__WHAT TO WORK ON__. Retype the line with "ct our Support Team." exactly. Then retype every line after it through the end of the entries below, and nothing more, leaving out pictures.
BEGIN PROVIDED MATERIAL
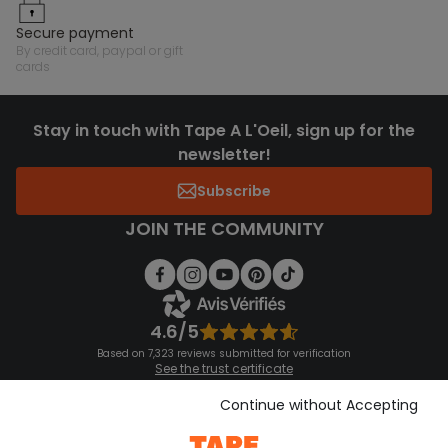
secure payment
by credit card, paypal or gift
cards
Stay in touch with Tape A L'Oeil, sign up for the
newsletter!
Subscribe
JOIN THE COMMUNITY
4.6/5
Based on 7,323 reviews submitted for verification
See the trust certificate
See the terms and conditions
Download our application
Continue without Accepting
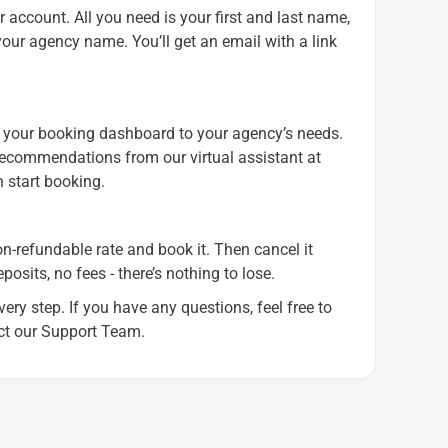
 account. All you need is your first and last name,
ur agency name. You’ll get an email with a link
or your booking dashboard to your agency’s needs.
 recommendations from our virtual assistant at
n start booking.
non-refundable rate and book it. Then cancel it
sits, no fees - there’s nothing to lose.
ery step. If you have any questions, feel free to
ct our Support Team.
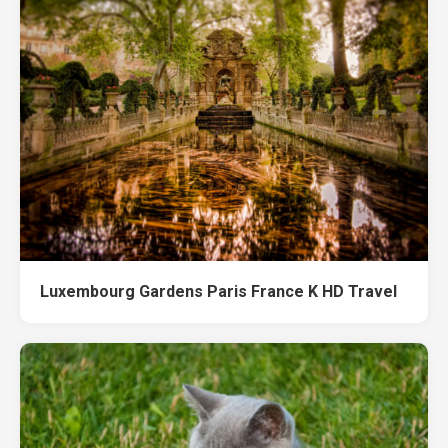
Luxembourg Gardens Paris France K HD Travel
END PROVIDED MATERIAL
__EXERCISE ANSWER__.
ct our Support Team.
Luxembourg Gardens Paris France K HD Travel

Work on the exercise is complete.